Os arguidos vêm acusados de ter praticado, em co-autoria material e na forma tentada, um crime de furto qualificado, previsto e punido pelos artigos 203º, 204º, nº 1, al. f) e nº 2, alínea e), 22º, nº 1, 23º, nºs 1 e 2, 26º, 72º, nº 1 e 73º, do Código Penal.
Nos termos do artigo 203º, nº 1, do Código Penal “Quem, com ilegítima intenção de apropriação para si ou para outra pessoa, subtrair coisa móvel alheia, é punido com pena de prisão até três anos ou com pena de multa”.

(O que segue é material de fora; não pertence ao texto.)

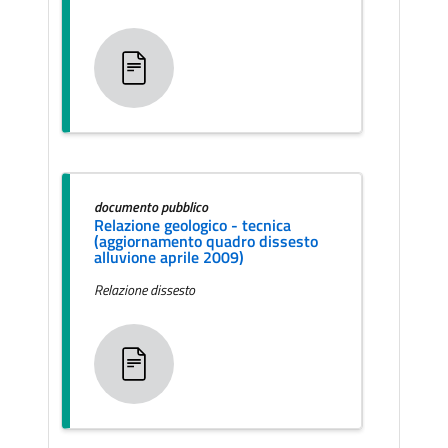
documento pubblico
Relazione geologico - tecnica
(aggiornamento quadro dissesto
alluvione aprile 2009)
Relazione dissesto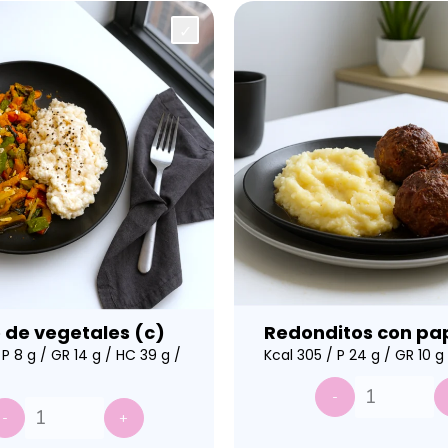
o de vegetales (c)
Redonditos con pa
 P 8 g / GR 14 g / HC 39 g /
Kcal 305 / P 24 g / GR 10 g
-
-
+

Dispõe o artigo 204º, nº1, al. f) do Código Penal que “Quem furtar coisa móvel alheia: a) Introduzindo-se ilegitimamente em habitação, ainda que móvel, estabelecimento comercial ou industrial ou espaço fechado, ou aí permanecendo escondido com intenção de furtar é punido com pena de prisão até cinco anos ou com pena de multa até 600 dias”.
Acrescenta o nº 2 da mesma disposição legal que “Quem furtar coisa móvel alheia: e) Penetrando em habitação, ainda que móvel, estabelecimento comercial ou industrial ou outro espaço fechado, por arrombamento, escalamento ou chaves falsas é punido com pena de prisão de dois a oito anos”.

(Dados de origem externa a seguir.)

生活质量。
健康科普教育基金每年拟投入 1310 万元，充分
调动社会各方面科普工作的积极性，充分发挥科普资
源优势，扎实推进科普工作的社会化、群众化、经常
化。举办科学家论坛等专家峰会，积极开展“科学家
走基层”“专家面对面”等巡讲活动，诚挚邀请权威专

Por sua vez, o artigo 22º, nº1, do mesmo diploma refere que “Há tentativa quando o agente praticar actos de execução de um crime que decidiu cometer, sem que este chegue a consumar-se”.
Por outro lado, o nº 2 da mesma disposição legal determina que “São actos de execução: a) Os que preencherem um elemento constitutivo de um tipo de crime; b) Os que forem idóneos a produzir o resultado típico; ou c) Os que, segundo a experiência comum e salvo circunstâncias imprevisíveis, forem de natureza a fazer esperar que se lhes sigam actos das espécies indicadas nas alíneas anteriores”.
O artigo 23º, nº1, do mesmo diploma diz que “a tentativa só é punível se ao crime consumado respectivo corresponder pena superior a três anos de prisão”.
São elementos constitutivos do crime de furto: a subtracção de coisa móvel alheia (o agente retira a coisa da esfera de posse do lesado para a sua própria esfera patrimonial ou para a de terceiro) com intenção ilegítima de apropriação (dolo específico, traduzido na intenção do agente de, contra a vontade do proprietário ou detentor da coisa furtada, a haver para si ou para outrem, integrando-a na sua esfera patrimonial), sendo que a coisa móvel em causa deve ser corpórea, susceptível de apropriação individual – cfr. Leal Henriques e Simas ., O Código Penal de 1982, em anotação ao artigo 296º (correspondente ao actual artigo 203º do Código Penal).
Trata-se de um crime contra a propriedade cuja acção típica consiste num acto de subtracção de coisa móvel alheia. De facto, a lei não exige a efectiva apropriação, mas tão só que o agente actue com esse propósito, pelo que estamos perante um crime de resultado parcial. Na verdade, a consumação do crime ocorre com a subtracção de coisa alheia e não com a sua apropriação pelo agente, dado que a referida disposição legal “coloca o elemento apropriação como exigência do tipo subjectivo de crime e não como elemento característico do tipo objectivo” (cfr. José António Barreiros, in Crimes Contra a Património, 1996, p. 35).
O objecto da acção é uma coisa móvel alheia, entendendo-se por alheia “toda a coisa que esteja ligada, por uma relação de interesse, a uma pessoa diferente daquela que pratica a infracção “(cfr. José de Faria Costa, in Comentário Conimbricense ao Código Penal, Tomo II, p. 41).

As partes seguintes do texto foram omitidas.